SERGEANT: Don’t you be surprised.
MARRIS: So we can expect you to grace the British Legion very shortly?
SERGEANT: Thank you. I think I’d better just talk to the staff to wind this business up. Don’t want to leave them with the idea that they’ve go away with everything.
He turns to the door where Benny and Stanley stand pale and resigned.
MARRIS: Yes, they gave me a bit of a start I’ll admit.
SERGEANT: They’d gone clean out of my mind. Why don’t they go and do something?
MARRIS: I don’t know. Perhaps they can’t think of anything suitable.
SERGEANT: Eerie, aren’t they? That’s how I imagine condemned men look, on the morning.
MARRIS: Funny how these anxieties come on unexpectedly, isn’t it?

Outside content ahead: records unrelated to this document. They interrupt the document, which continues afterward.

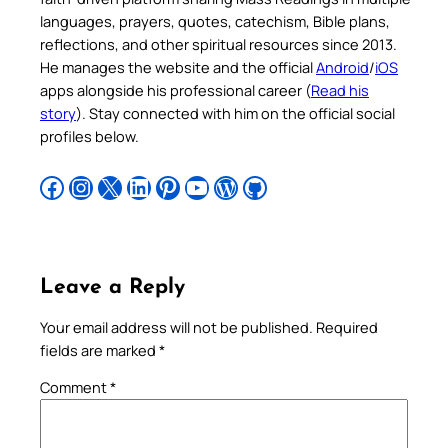
languages, prayers, quotes, catechism, Bible plans,
reflections, and other spiritual resources since 2013.
He manages the website and the official
Android
/
iOS
apps alongside his professional career (
Read his
story
). Stay connected with him on the official social
profiles below.
Follow Pradeep on Facebook
Follow Pradeep on Instagram
Follow Pradeep on X
Follow Pradeep on LinkedIn
Follow Pradeep on Pinterest
Subscribe to Pradeep’s Youtube Channel
Follow Pradeep on WordPress
Follow Pradeep on GitHub
Leave a Reply
Your email address will not be published.
Required
fields are marked
*
Comment
*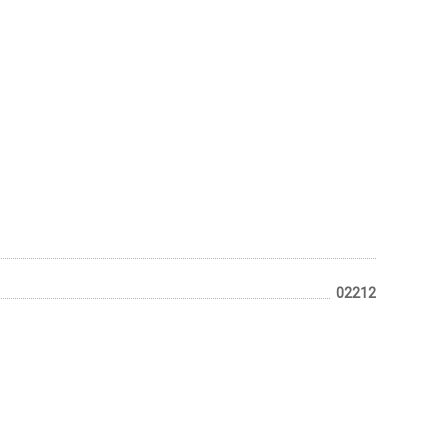
02212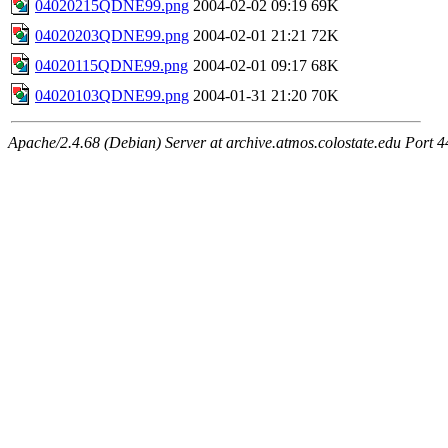
04020215QDNE99.png
2004-02-02 09:19
69K
04020203QDNE99.png
2004-02-01 21:21
72K
04020115QDNE99.png
2004-02-01 09:17
68K
04020103QDNE99.png
2004-01-31 21:20
70K
Apache/2.4.68 (Debian) Server at archive.atmos.colostate.edu Port 4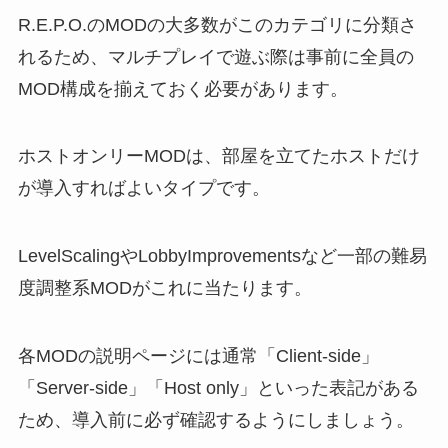
R.E.P.O.のMODの大多数がこのカテゴリに分類さ
れるため、マルチプレイで遊ぶ際は事前に全員の
MOD構成を揃えておく必要があります。
ホストオンリーMODは、部屋を立てたホストだけ
が導入すればよいタイプです。
LevelScalingやLobbyImprovementsなど一部の難易
度調整系MODがこれに当たります。
各MODの説明ページには通常「Client-side」
「Server-side」「Host only」といった表記がある
ため、導入前に必ず確認するようにしましょう。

On the page it means almost nothing, but when the actors in front of us speak the lines and at the same time we seem them together and understand what they are feeling, the shared tension, the sudden intuitive points of contact which lead Marris first to ask about the anxieties and then, out of the blue, to see when the sergeant is experiencing one, it all makes perfect sense. So, too, does the small parable behind the whole action of the play: that what the ignored want more than anything else is attention, and even a very little, not particularly deserved, will do to get things right.
Meanwhile, Livings has already completed another play, Nil Carborundum, a story of goings-on in an R.A.F. kitchen manned by unwilling National Servicemen during a nonsensical peace-time exercise, and his productivity shows no sign of diminishing. He has not yet found his audience, and as long as he continues to write in the most familiar popular forms it is doubtful whether, even when he does, he will number many critics among them. He is essentially the sort of dramatist who should come to critical approval by way of popular success rather than the other way round—a Whitehall Theatre audience would have little difficulty in taking his plays a their face value and enjoying them on those terms; the mores severe playgoer, who likes to know at once where he is and be sure that he is not wasting his time on something which may turn out, after all, not to be really ‘serious’ at all, is in a less happy situation. Nil Carborundum is scheduled for production by the London branch of the Stratford Memorial Theatre Company, which may set the seal on Livings as a serious writer; one only hopes it does not at the same time desprive him of the only audience who can simply laugh at, say, the business of the clock in Stop It, Whoever You Are without grimly stopping to ask what it means.